(Dataset extract begins)

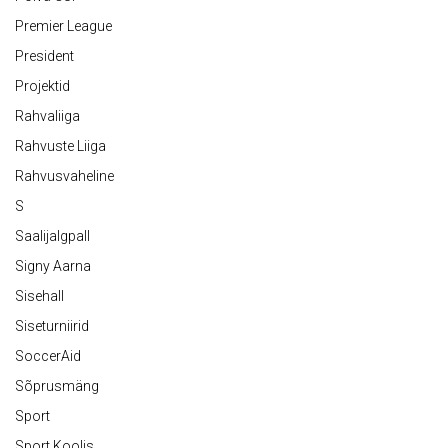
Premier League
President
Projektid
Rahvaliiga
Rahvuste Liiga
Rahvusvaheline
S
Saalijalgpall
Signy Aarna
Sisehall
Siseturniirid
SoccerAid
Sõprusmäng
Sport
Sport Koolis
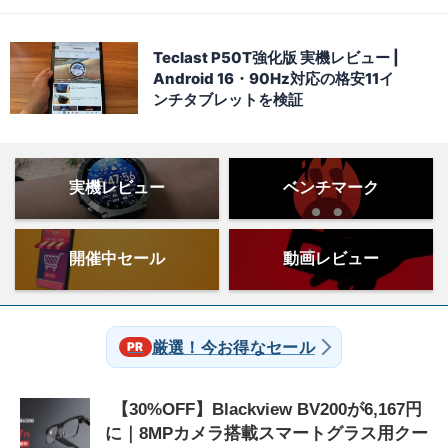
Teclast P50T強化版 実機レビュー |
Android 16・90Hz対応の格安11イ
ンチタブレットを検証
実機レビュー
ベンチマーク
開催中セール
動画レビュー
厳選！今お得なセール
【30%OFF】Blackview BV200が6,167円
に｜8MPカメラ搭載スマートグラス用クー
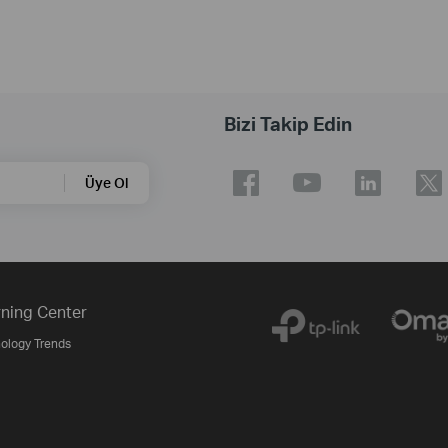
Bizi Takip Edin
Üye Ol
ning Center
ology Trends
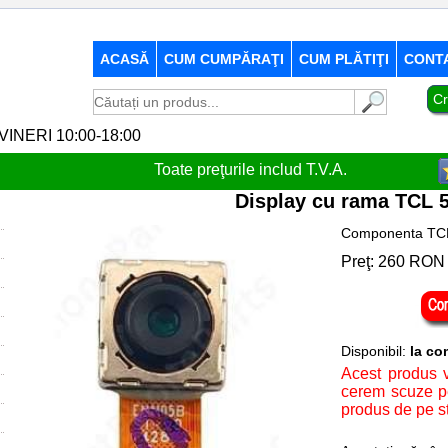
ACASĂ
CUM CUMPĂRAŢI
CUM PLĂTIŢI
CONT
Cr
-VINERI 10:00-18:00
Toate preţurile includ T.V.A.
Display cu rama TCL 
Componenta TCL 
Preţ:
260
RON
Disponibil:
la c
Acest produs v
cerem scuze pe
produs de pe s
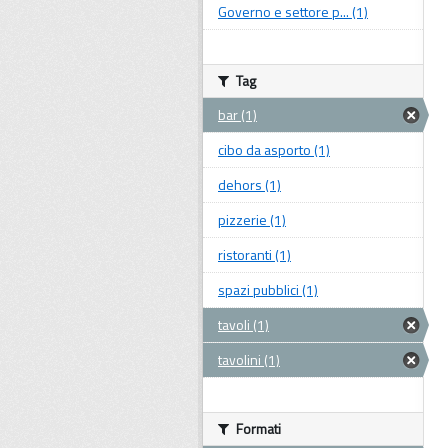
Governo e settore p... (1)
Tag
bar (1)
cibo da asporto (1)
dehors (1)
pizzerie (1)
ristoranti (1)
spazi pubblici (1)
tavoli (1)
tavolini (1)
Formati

(Dataset extract ends)

* _To do_: A faithful copy of all the data above is required, printed exactly and with no pictures.

* _Task output_:
Premier League
President
Projektid
Rahvaliiga
Rahvuste Liiga
Rahvusvaheline
S
Saalijalgpall
Signy Aarna
Sisehall
Siseturniirid
SoccerAid
Sõprusmäng
Sport
Sport Koolis
Teclast P50T強化版 実機レビュー |
Android 16・90Hz対応の格安11イ
ンチタブレットを検証
実機レビュー
ベンチマーク
開催中セール
動画レビュー
厳選！今お得なセール
【30%OFF】Blackview BV200が6,167円
に｜8MPカメラ搭載スマートグラス用クー
Bizi Takip Edin
Üye Ol
ning Center
ology Trends
ACASĂ
CUM CUMPĂRAŢI
CUM PLĂTIŢI
CONT
Cr
-VINERI 10:00-18:00
Toate preţurile includ T.V.A.
Display cu rama TCL 
Componenta TCL 
Preţ:
260
RON
Disponibil:
la c
Acest produs v
cerem scuze pe
produs de pe s
Governo e settore p... (1)
Tag
bar (1)
cibo da asporto (1)
dehors (1)
pizzerie (1)
ristoranti (1)
spazi pubblici (1)
tavoli (1)
tavolini (1)
Formati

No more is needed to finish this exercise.